Football, as Insegno was quick to remind listeners to the Roman station Radiosei last week, is of secondary importance at a time when Italy is on lockdown. “We need to stay home, and that’s it,” he continued. “We have not lived through a moment like this since the war.” Still, it is a curious quirk of fate that Lazio – champions of Italy just twice in their history – were denied a shot at a title on the only previous occasion when football was suspended mid-season on the peninsula.

It was war that thwarted them in 1915. No single top division existed back then, but rather a series of regional tournaments. The season was supposed to culminate in a grand final between the champions of the north and the best of the rest. Those plans were shelved after Italy entered the first world war in May, prompting the national football federation (FIGC) to suspend play.
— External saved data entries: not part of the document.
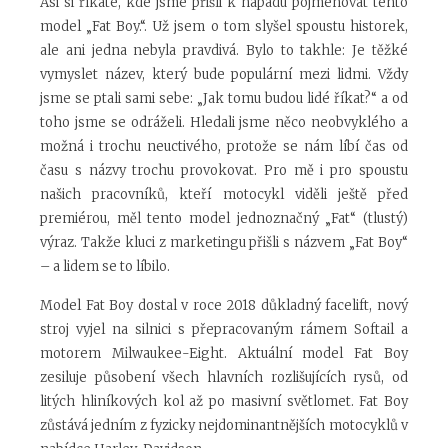
Asi si říkáte, kde jsme přišli k nápadu pojmenovat tento
model „Fat Boy.“. Už jsem o tom slyšel spoustu historek,
ale ani jedna nebyla pravdivá. Bylo to takhle: Je těžké
vymyslet název, který bude populární mezi lidmi. Vždy
jsme se ptali sami sebe: „Jak tomu budou lidé říkat?“ a od
toho jsme se odráželi. Hledali jsme něco neobvyklého a
možná i trochu neuctivého, protože se nám líbí čas od
času s názvy trochu provokovat. Pro mě i pro spoustu
našich pracovníků, kteří motocykl viděli ještě před
premiérou, měl tento model jednoznačný „Fat“ (tlustý)
výraz. Takže kluci z marketingu přišli s názvem „Fat Boy“
– a lidem se to líbilo.
Model Fat Boy dostal v roce 2018 důkladný facelift, nový
stroj vyjel na silnici s přepracovaným rámem Softail a
motorem Milwaukee-Eight. Aktuální model Fat Boy
zesiluje působení všech hlavních rozlišujících rysů, od
litých hliníkových kol až po masivní světlomet. Fat Boy
zůstává jedním z fyzicky nejdominantnějších motocyklů v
Lazio had already progressed through a regional sub-section and then won a mini-league between the top four teams from central Italy. All that separated them from the grand final was a knock-out tie against the champions of the south. But that match never took place.

Instead, the Scudetto lay vacant for four years before, according to Gazzetta dello Sport, the FIGC issued a resolution awarding it to Genoa in 1919. The Rossoblu had been top of the northern section at the time when the leagues were suspended, with one game still to play.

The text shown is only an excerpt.